→ **What to produce**
Lines with "الثقلين": copy each one from the listing below.
::::::::
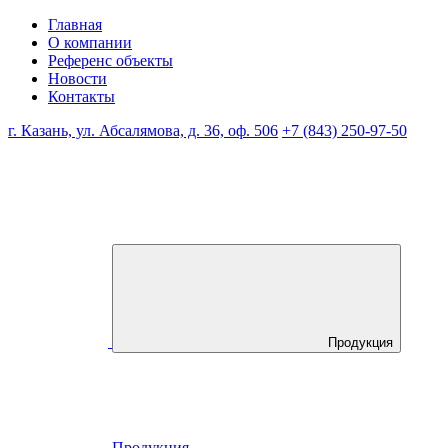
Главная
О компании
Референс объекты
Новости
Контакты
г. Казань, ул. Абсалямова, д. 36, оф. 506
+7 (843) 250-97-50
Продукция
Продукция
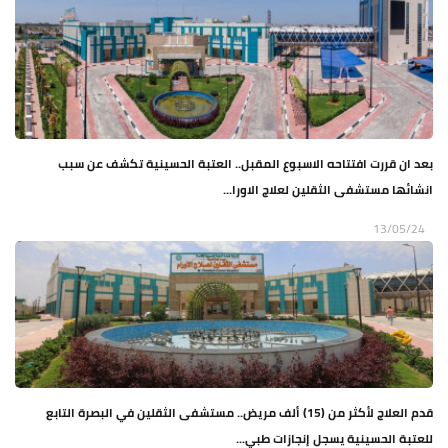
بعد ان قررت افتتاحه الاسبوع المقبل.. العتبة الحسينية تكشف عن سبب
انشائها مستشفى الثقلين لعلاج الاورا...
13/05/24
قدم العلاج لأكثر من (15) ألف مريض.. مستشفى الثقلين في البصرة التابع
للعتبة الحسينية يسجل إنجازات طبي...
::::::::
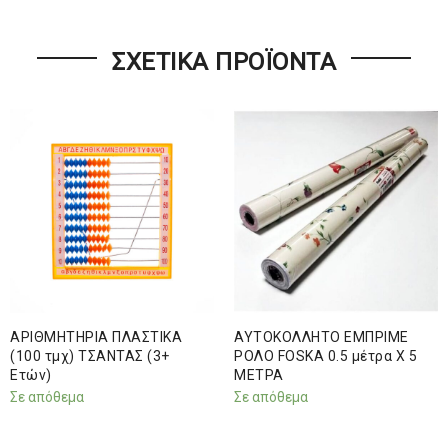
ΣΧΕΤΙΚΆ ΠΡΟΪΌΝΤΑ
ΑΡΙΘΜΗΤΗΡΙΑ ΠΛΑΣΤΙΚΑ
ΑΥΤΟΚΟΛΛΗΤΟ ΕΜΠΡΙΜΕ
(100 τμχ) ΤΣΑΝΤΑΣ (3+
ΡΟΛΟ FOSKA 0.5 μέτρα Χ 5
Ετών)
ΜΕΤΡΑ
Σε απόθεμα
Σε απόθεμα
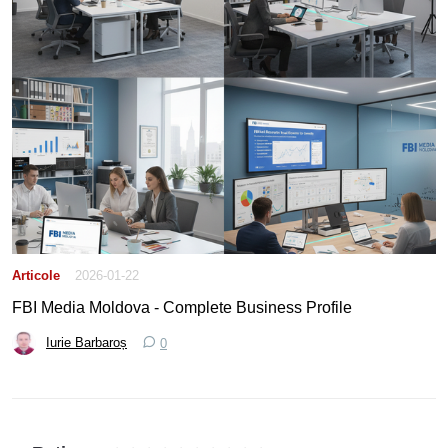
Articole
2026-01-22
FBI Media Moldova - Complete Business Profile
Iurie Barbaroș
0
::::::::
→ **Task solution**
انشائها مستشفى الثقلين لعلاج الاورا...
قدم العلاج لأكثر من (15) ألف مريض.. مستشفى الثقلين في البصرة التابع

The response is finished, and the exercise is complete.